Eine Senkung des Zusatzbeitrags könnte nur von kurzer Dauer sein und für die Versicherten schnell zum Bumerang werden. Der Koalitionsvertrag enthält mehrere Maßnahmen, die die Krankenversicherung finanzieren soll, zum Beispiel 8.000 zusätzliche Pflegekräfte oder Verbesserungen beim Zahnersatz. Auf die Krankenkassen kommen also schon bald weitere Kosten zu. Sind dann keine Reserven vorhanden, bleibt nur: Beiträge erneut anheben.

Zudem würde der Preiswettbewerb unter den Kassen angeheizt. Denn die Kassen mit hohen Reserven sind tendenziell die, deren Zusatzbeiträge ohnehin niedrig sind. Werden diese zu weiteren Senkungen gezwungen, klaffen die Beiträge der gesetzlichen Kassen immer weiter auseinander. Junge und mobile Menschen würden vermehrt zu den günstigeren Kassen wechseln. Manche Kassen könnten in finanzielle Schieflage geraten.

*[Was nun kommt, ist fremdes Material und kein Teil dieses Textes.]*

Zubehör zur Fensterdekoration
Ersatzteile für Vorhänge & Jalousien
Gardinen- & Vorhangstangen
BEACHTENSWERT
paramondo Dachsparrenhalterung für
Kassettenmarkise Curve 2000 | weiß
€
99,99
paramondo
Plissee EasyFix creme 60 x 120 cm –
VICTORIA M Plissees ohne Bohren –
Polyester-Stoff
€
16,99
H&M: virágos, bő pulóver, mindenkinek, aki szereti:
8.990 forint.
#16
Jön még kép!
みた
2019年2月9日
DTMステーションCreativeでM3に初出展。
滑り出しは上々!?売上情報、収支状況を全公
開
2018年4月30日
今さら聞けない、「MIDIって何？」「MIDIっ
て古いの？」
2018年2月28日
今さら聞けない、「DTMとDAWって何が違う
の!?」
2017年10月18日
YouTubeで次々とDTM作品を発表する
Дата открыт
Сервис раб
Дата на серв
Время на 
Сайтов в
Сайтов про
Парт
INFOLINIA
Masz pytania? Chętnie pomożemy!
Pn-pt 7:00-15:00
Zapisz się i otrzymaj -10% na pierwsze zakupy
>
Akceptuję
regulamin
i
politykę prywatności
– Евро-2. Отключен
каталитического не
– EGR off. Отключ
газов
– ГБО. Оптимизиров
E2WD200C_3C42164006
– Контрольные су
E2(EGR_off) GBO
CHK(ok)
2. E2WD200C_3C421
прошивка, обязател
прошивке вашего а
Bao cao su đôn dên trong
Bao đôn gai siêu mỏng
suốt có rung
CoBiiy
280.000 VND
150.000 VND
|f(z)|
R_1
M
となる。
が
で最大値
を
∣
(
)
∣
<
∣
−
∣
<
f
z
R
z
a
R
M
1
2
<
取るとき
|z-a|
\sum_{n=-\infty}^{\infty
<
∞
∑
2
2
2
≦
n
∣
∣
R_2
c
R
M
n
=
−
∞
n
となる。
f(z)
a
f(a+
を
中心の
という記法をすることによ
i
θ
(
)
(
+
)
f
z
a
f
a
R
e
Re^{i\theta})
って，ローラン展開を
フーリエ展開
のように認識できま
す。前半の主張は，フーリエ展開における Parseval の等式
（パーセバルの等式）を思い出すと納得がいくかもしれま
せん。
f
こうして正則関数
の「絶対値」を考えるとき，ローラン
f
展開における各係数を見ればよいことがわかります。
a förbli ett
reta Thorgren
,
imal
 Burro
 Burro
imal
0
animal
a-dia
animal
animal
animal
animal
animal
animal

Nicht zuletzt: Ein Wettbewerb um den günstigsten Preis ist nicht im Interesse der Versicherten. Er führt eher dazu, dass Kassen bei den Leistungen sparen und nicht in bessere Versorgung investieren. Statt Beiträge zu senken, sollten Beitragsmittel für sinnvolle Leistungen verwendet werden: Zum Beispiel für gute Pflege, für den Abbau von Zuzahlungen oder für das Ende der „Doppelverbeitragung“ der Betriebsrenten.

Endspurt – die IG Metall bleibt dran

Für ihr Ziel Parität wird die IG Metall weiterhin Flagge zeigen und die Bundestagsabgeordneten auffordern, Wort zu halten. Die Ablenkungsmanöver der Arbeitgeber dürfen keinen Erfolg haben.